De nouveaux témoignages ont été rendus publics, début septembre, sur des faits gravissimes pouvant pour certains s’apparenter à des viols ou concernant des mineures. Mychele DANIAU
De nouveaux témoignages ont été rendus publics, début septembre, sur des faits gravissimes pouvant pour certains s’apparenter à des viols ou concernant des mineures. Mychele DANIAU

    Petit à petit, les langues se délient. « Il est désormais établi que, dès 1955-1957, quelques évêques au moins ont su que l’abbé Pierre avait un comportement grave à l’égard des femmes », a reconnu Éric de Moulins-Beaufort, le président de la conférence des Évêques de France (CEF) dans un entretien accordé au Monde, ce lundi 16 septembre.

    Depuis juillet dernier, l’abbé Pierre, décédé en 2007, est visé par des accusations de violences sexuelles commises entre les années 1950 et 2000. De nouveaux témoignages ont été rendus public, début septembre, sur des faits gravissimes pouvant pour certains s’apparenter à des viols ou concernant des mineures.

    Un comportement connu du Vatican

    Un comportement visiblement connu dès 1955 par plusieurs évêques. À l’époque, « des mesures ont été prises, dont une cure psychiatrique » et la désignation d’un adjoint (dit « socius ») dont le fondateur d’Emmaüs s’est visiblement « ingénié à tromper » la « surveillance », a précisé Monseigneur Éric de Moulins-Beaufort.
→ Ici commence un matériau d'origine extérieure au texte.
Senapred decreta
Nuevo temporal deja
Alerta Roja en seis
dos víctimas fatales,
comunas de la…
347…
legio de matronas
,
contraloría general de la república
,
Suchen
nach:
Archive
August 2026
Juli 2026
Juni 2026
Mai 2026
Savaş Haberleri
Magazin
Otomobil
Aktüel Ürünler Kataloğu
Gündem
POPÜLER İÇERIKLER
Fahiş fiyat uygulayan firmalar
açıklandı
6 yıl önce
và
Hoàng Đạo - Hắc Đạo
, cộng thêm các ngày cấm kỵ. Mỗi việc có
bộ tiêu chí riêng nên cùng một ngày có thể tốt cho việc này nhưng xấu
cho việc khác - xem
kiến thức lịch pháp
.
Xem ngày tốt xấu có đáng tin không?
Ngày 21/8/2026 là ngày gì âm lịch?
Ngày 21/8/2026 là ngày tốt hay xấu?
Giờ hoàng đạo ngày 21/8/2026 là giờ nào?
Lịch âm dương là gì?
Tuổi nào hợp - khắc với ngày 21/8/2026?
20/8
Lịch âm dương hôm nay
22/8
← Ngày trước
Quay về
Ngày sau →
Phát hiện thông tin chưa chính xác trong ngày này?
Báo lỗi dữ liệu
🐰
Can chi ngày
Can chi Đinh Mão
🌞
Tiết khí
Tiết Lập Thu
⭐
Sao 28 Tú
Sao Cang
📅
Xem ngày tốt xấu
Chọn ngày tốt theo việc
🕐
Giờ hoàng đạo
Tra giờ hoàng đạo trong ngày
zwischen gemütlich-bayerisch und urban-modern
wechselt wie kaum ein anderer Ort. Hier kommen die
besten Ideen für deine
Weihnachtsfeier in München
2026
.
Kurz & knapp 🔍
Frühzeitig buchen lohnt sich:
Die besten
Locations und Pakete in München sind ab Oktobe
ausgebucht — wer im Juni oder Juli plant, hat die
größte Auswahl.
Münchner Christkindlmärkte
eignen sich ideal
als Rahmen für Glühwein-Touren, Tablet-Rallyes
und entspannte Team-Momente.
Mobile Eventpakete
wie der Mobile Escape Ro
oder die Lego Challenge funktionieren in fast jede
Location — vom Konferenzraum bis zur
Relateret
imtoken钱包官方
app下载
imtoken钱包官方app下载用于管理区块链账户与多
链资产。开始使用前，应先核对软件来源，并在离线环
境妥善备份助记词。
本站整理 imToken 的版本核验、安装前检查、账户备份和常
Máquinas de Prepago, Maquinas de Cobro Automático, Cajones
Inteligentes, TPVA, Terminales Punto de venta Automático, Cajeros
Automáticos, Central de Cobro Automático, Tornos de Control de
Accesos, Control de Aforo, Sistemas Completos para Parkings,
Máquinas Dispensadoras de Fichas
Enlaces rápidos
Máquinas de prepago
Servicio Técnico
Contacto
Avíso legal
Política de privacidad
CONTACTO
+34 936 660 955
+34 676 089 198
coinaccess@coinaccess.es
Ces mesures représentent « une réaction forte au regard des manières de faire de ce temps », souligne Mgr de Moulins-Beaufort.
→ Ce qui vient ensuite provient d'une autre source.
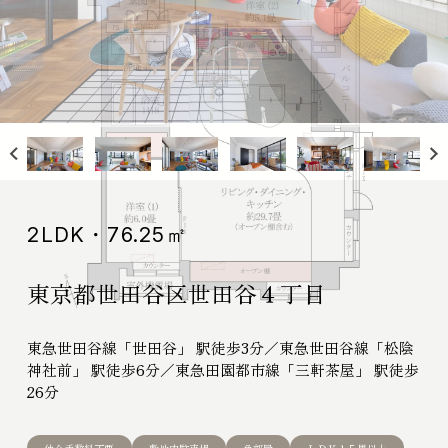
リノベーション
リノベーションマンション
物件一覧
商品について
サービスについて
会員登録
私たちのスタンス
入居者インタビュー
営業所紹介
2LDK・76.25㎡
オーダーリノベーション
東京都世田谷区世田谷４丁目
オーダーリノベーション事例
お客さまの声
サービスの流れ
東急世田谷線「世田谷」 駅徒歩3分／東急世田谷線「松陰
アフターサービス
神社前」 駅徒歩6分／東急田園都市線「三軒茶屋」 駅徒歩
私たちのスタンス
26分
新築一戸建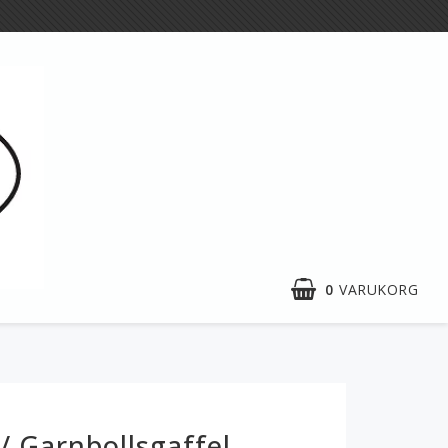
0
VARUKORG
Utställningar
p
Aktiviteter
 Garnbollsgaffel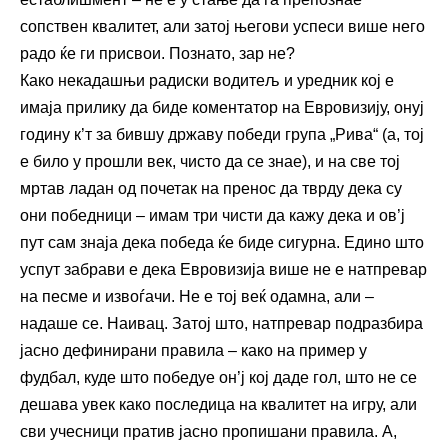
сопствен квалитет, али затој његови успеси више него
радо ќе ги присвои. Познато, зар не?
Како некадашњи радиски водитељ и уредник кој е
имаја прилику да биде коментатор на Евровизију, онуј
годину к’т за бившу државу победи група „Рива“ (а, тој
е било у прошли век, чисто да се знае), и на све тој
мртав ладан од почетак на пренос да тврду дека су
они победници – имам три чисти да кажу дека и ов’ј
пут сам знаја дека победа ќе биде сигурна. Едино што
успут забрави е дека Евровизија више не е натпревар
на песме и извоѓачи. Не е тој веќ одамна, али –
надаше се. Наивац. Затој што, натпревар подразбира
јасно дефинирани правила – како на пример у
фудбал, куде што победуе он’ј кој даде гол, што не се
дешава увек како последица на квалитет на игру, али
сви учесници пратив јасно пропишани правила. А,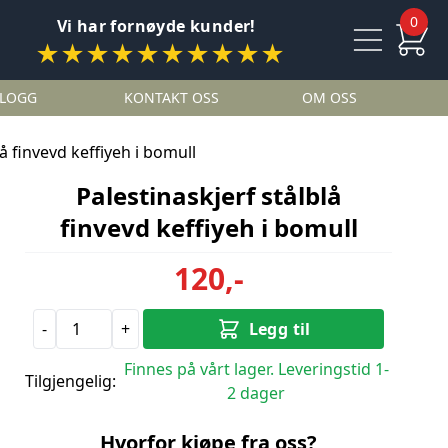
0
Vi har fornøyde kunder!
★★★★★★★★★★
LOGG
KONTAKT OSS
OM OSS
lå finvevd keffiyeh i bomull
Palestinaskjerf stålblå
finvevd keffiyeh i bomull
120,-
-
+
Legg til
Finnes på vårt lager. Leveringstid 1-
Tilgjengelig:
2 dager
Hvorfor kjøpe fra oss?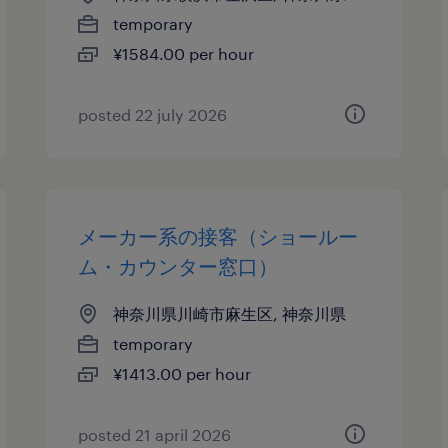
temporary
¥1584.00 per hour
posted 22 july 2026
メーカー系の接客（ショールー
ム・カウンター窓口）
神奈川県川崎市麻生区, 神奈川県
temporary
¥1413.00 per hour
posted 21 april 2026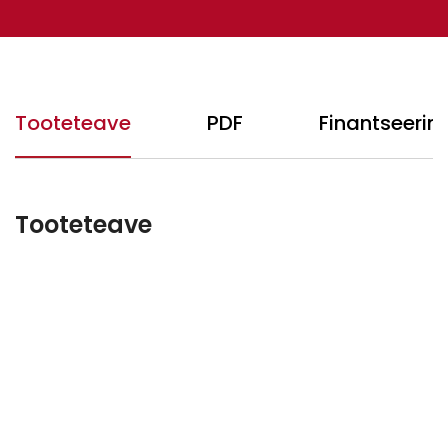
Tooteteave
PDF
Finantseerim
Tooteteave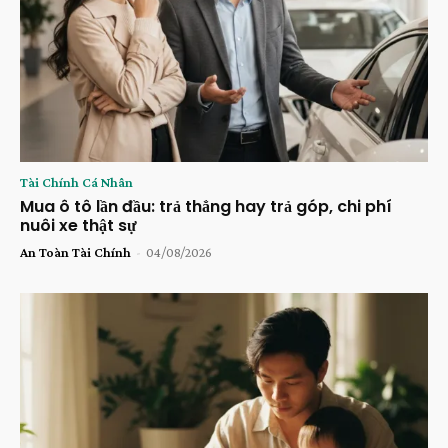
Tài Chính Cá Nhân
Mua ô tô lần đầu: trả thẳng hay trả góp, chi phí
nuôi xe thật sự
An Toàn Tài Chính
-
04/08/2026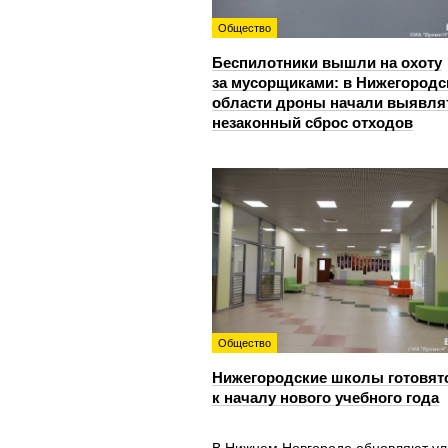
Общество
Беспилотники вышли на охоту
за мусорщиками: в Нижегородс
области дроны начали выявля
незаконный сброс отходов
Общество
Нижегородские школы готовят
к началу нового учебного года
    Par ailleurs, dans ce texte, il « réaffirme le travail de l’Église en France pour que la vérité soit faite sur les faits d’agressions et de violences sexuelles, comme aussi sur les faits d’emprise spirituelle, et pour revoir ses fonctionnements ». Emmaüs a, depuis ces révélations, lancé une commission d’enquête et l’Église a ouvert ses archives.

    Dans sa tribune, Éric de Moulins-Beaufort « forme aussi respectueusement le vœu que le Vatican se livre à une étude de ses archives et dise ce que le Saint-Siège a su et quand il l’a su », après des propos du pape vendredi affirmant que le Vatican était au courant des accusations de violences sexuelles visant l’abbé Pierre, au moins depuis sa mort en 2007.

    « Personnalité préférée des Français » dans les années 1990

    L’archevêque de Reims souligne aussi que « l’on savait, au moins dans certains cercles d’Emmaüs, l’abbé Pierre étant encore vivant, qu’il devait être surveillé parce qu’il était dangereux pour les femmes qui s’approchaient de lui ».

    Notant que de nombreux films et ouvrages ont été consacrés à l’abbé Pierre, qu’il a même été consacré « personnalité préférée des Français » dans les années 1990, Monseigneur de Moulins-Beaufort souligne qu’aucune victime n’avait souhaité parler à l’époque. « Désormais, elles le font » à travers plusieurs cellules d’écoute ou instances de réparation mises en place par l’Église. « C’est un immense progrès social », assure l’ecclésiastique qui promet aux victimes de l’abbé Pierre sa « détermination à ce que leur parole produise un effet ».

    Dans sa tribune, Mgr de Moulins-Beaufort note aussi que « par choix personnel, l’abbé Pierre a presque toujours vécu à distance de tout cadre proprement ecclésial » et que « mettre en cause l’Église et le célibat sacerdotal n’est pas à la hauteur » de l’enjeu de société que représentent les violences sexuelles.